新バンコク国際空港(スワンナプーム空港)の混雑が悪化、滑走路の修理も必要となったためで、ドンムアンは臨時利用ではなく、国際空港としてスワンナプームと併用する方針です。
新空港に首都の空港機能を集約するという当初の計画は4カ月で崩れ去りました。
スワンナプーム空港は昨年9月末に開港したばかりですが、滑走路、誘導路の数十カ所で亀裂がみつかったほか、トイレの不足、搭乗橋が一部機種に対応していないといった問題が浮上しました。

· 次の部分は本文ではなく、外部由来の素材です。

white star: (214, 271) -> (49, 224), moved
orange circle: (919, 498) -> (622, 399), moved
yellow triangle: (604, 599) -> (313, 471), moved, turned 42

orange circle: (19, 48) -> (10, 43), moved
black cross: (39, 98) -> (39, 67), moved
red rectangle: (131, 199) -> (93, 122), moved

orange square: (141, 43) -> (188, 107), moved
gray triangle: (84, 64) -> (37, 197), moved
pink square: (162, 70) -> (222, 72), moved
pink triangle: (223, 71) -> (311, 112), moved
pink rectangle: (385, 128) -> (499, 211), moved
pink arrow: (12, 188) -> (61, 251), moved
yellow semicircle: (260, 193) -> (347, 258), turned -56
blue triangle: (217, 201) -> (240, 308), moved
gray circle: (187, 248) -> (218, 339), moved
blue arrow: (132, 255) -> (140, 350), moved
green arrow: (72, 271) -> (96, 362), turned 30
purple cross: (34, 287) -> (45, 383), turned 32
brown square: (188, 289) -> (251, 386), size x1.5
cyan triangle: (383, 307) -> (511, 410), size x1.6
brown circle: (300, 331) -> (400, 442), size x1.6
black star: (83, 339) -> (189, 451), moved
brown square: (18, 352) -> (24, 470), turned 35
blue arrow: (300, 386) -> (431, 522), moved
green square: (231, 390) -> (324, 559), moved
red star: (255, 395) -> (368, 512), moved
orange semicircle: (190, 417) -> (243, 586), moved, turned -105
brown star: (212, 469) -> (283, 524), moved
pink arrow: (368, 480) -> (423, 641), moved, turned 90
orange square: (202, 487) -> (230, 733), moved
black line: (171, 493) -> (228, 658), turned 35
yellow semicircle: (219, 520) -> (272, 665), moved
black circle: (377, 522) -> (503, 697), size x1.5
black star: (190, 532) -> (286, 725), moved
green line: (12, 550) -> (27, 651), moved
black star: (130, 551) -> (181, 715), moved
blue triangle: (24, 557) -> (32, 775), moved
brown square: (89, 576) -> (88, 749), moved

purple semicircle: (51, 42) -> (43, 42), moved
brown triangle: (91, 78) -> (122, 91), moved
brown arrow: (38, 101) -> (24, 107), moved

1月25日には連絡不十分のまま滑走路の修理が行われ、着陸を予定していた旅客機が空港上空で待機したり、タイ東部のウタパオ空軍基地に着陸する騒ぎがありました。
数々の不祥事を受け、2月1日に空港運営会社エアポーツ・オブ・タイランド(AOT)の社長が辞任、スワンナプーム空港の幹部2人が左遷処分を受けています。
同5日には、政府の調査委員会が、空港の爆発物検知器の納入をめぐる汚職疑惑で、ターミナル建設を請け負った地場ゼネコン(総合建設会社)大手イタリアンタイ・デベロップメント(ITD)、竹中工務店、大林組、探知機メーカーの米クアトロテックの4社と、竹中、大林の日本人社員2人を含む4社の社員4人の計8者を刑事告発すると発表しました。
ドンムアンの再開港はこうした一連のトラブルを受けたものですが、「タクシン政権の汚職の証拠を得られずあせった軍部がスワンナプームの問題を誇張した」「ドンムアンの閉鎖で空港利権を失った空軍が、スワンナプームの利権を握る陸軍に再開港を頼み込んだ」といった噂もあります。
2空港併用について、タイの格安航空はほぼ全社がドンムアン復帰に前向きですが、バンコクに乗り入れている外国の航空会社約70社の代表は、「旅客に不便で、管制システムなど安全上の問題もある」と反対を表明しており、航空会社側に相談がないまま重大案件が決まったことに強い不快感を示しました。